Higher election gender quotas need to be considered ‘urgently’, Minister says
Josepha Madigan says 30% gender election rule should be examined
Minister for Culture, Heritage & the Gaeltacht Josepha Madigan speaking at the opening of the Parnell Summer School in Avondale, Co Wicklow. Photograph: Ronan McGreevy
Political parties may need to introduce gender parity in selecting election candidates if they do not reach that target naturally, the Minister for Culture, Heritage and the Gaeltacht Josepha Madigan has said.
Ms Madigan said she is in favour of higher gender quotas than the minimum 30 per cent figure brought in by the government for political parties in the State. Parties that fail to reach that threshold receive less State funding.
She said political parties should aim for a 50:50 split in terms of candidate selection naturally, but if that does not happen “serious consideration” should be given to increasingly the existing quota threshold from 30 to 50 per cent.
The last Fine Gael government introduced gender quota legislation. This obliged all political parties to have women making up at least 30 per cent of their candidates or risk having their State funding cut by half, she said.
“I know that, as things stand, Fine Gael is almost at the 30 per cent mark in its selection of general election candidates.
“However, in my view, we need to give serious consideration to raising this bar higher and we need to do it urgently.”
“It is not that women are better or worse than men but we do bring a different perspective, a perspective that is sorely needed in our representative institutions of State. We know from experience that diversity of opinion leads to better decision-making,” she said.
Reflecting on the centenary of the 1918 British general election in which Constance Markievicz became the first woman MP and later TD, Ms Madigan said full equality has not been achieved in the State 100 years on.
“We must take up the mantle once worn by Markievicz and so many inspiring women like her and work to ensure that our progress continues,” she said.
“Out of almost 4,500 seats filled in Dáil Éireann between 1918 and 2009, less than 5 per cent have been taken by women. Only 22 per cent of the current Dáil is female while the Seanad fares slightly better with 32 per cent female representation.
“Indeed, I’m only the 19th female cabinet minister since the foundation of the Irish State and the first ever female solicitor to sit at cabinet.”
Ms Madigan also called for a straight repeal of Article 41.2.2 of the Constitution which states that the State shall “ensure that mothers shall not be obliged by economic necessity to engage in labour to the neglect of their duties in the home”.

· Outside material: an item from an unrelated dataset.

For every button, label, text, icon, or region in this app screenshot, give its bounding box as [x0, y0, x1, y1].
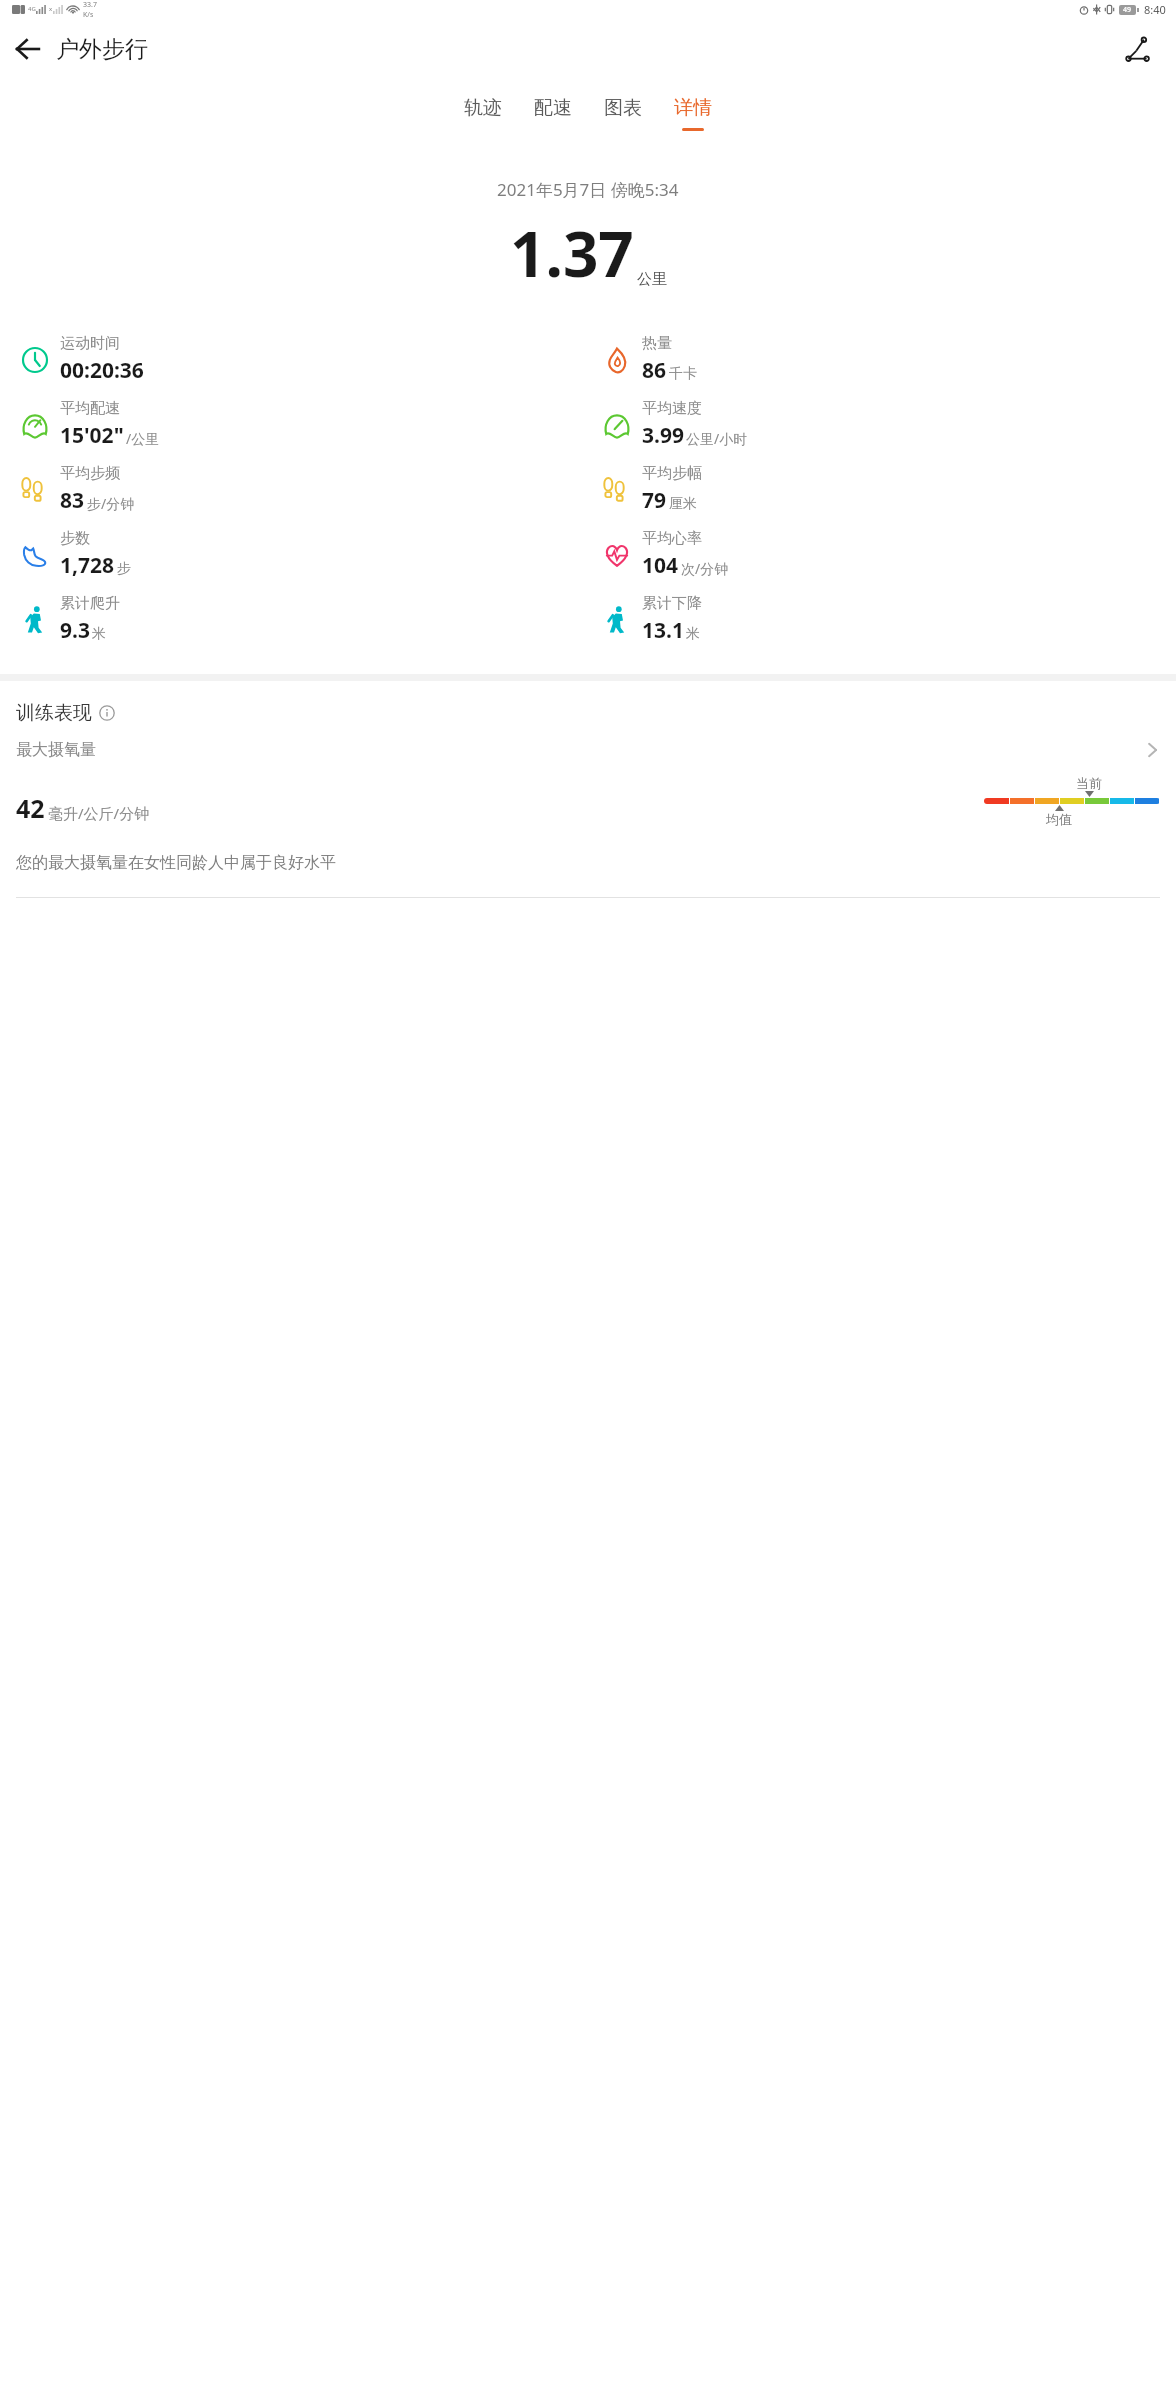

Ms Madigan said it was not a “harmless relic of bygone thinking” but one which “fundamentally shaped women’s position in Irish society”.
She explained: “The low percentage of women in leadership positions in politics, in business, in sport, in the arts all stem from the presumption that held sway for decades that the woman’s rightful place was in the home.
“Those norms suggested that the woman who sought a role outside the home was somehow ‘abandoning her duties’ in the home. Whether we like it or not, whether we wish to acknowledge it or not, women were hobbled for decades from being free to choose how they wish to live their lives.”
The Government has promised a referendum to repeal Article 41.2.2 of the Constitution which is scheduled to be held on October 25th with a presidential election if there is one.
Some have suggested that the wording of Article 41.2.2 should become gender-neutral and recognise the role of carers in Irish society.
Ms Madigan said such a move would be “premature” and added: “The issue of care warrants consideration in its own right, consideration that will adequately encompass the diversity of carers and those for whom they care.”
“The time for self-regulation by social media platforms is over. The integrity of our democracy should not be dependent on the decisions of these companies,” she said.
“I support the recent call by the Standards In Public Offices Commission to establish an electoral commission to deal with digital political campaigns financed from outside the State.”
The Parnell School takes place between Sunday and Thursday in Avondale. The theme is Democracy Triumphant? and marks 100 years since the British general election of 1918.